On Proximity and other Distance Parameters in Planar Graphs

Abstract: Let $G$ be a connected graph. The average distance of a vertex $v$ of $G$ is the arithmetic mean of the distances from $v$ to all other vertices of $G$. The proximity and remoteness of $G$ are defined as the minimum and maximum, respectively, of the average distances of the vertices of $G$. It was shown by Aouchiche and Hansen [Proximity and remoteness in graphs: bounds and conjectures, Networks 58 no.\ 2 (2011)] that for a connected graph of order $n$, the difference between remoteness and proximity and the difference between radius and proximity are bounded from above by about $\frac{n}{4}$, and the difference between diameter and proximity is bounded from above by about $\frac{3}{4}n$. In this paper, we show that all three bounds can be improved significantly for maximal planar graphs, and for graphs of given connectivity.
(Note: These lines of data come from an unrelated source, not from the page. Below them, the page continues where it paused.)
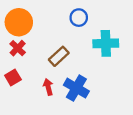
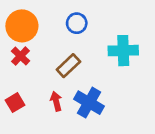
blue circle: (79, 18) -> (77, 23), moved
red square: (13, 77) -> (15, 103), moved

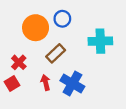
orange circle: (22, 26) -> (36, 28), moved
red cross: (21, 56) -> (19, 62), moved

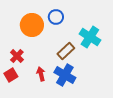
cyan cross: (100, 41) -> (90, 37), turned 35
brown rectangle: (56, 53) -> (66, 51), moved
We show that in maximal planar graphs the above bound on the difference between radius and proximity can be improved to about $\frac{1}{12}n$, and further to about $\frac{1}{16}n$ and $\frac{1}{20}n$ if the graphs is, in addition, $4$-connected or $5$-connected, respectively. Similar improvements are shown for quadrangulations, and for maximal outerplanar graphs. We further show that the above bound on the difference between remoteness and proximity can be improved to about $\frac{1}{4\kappa}n$ if $G$ is $\kappa$-connected. Finally, we improve the bound on the difference between diameter and proximity to about $\frac{3}{4\kappa}n$ if $G$ is $\kappa$-connected. We present graphs that demonstrate that our bounds are either sharp, or sharp apart from an additive constant, even if restricted to planar graphs.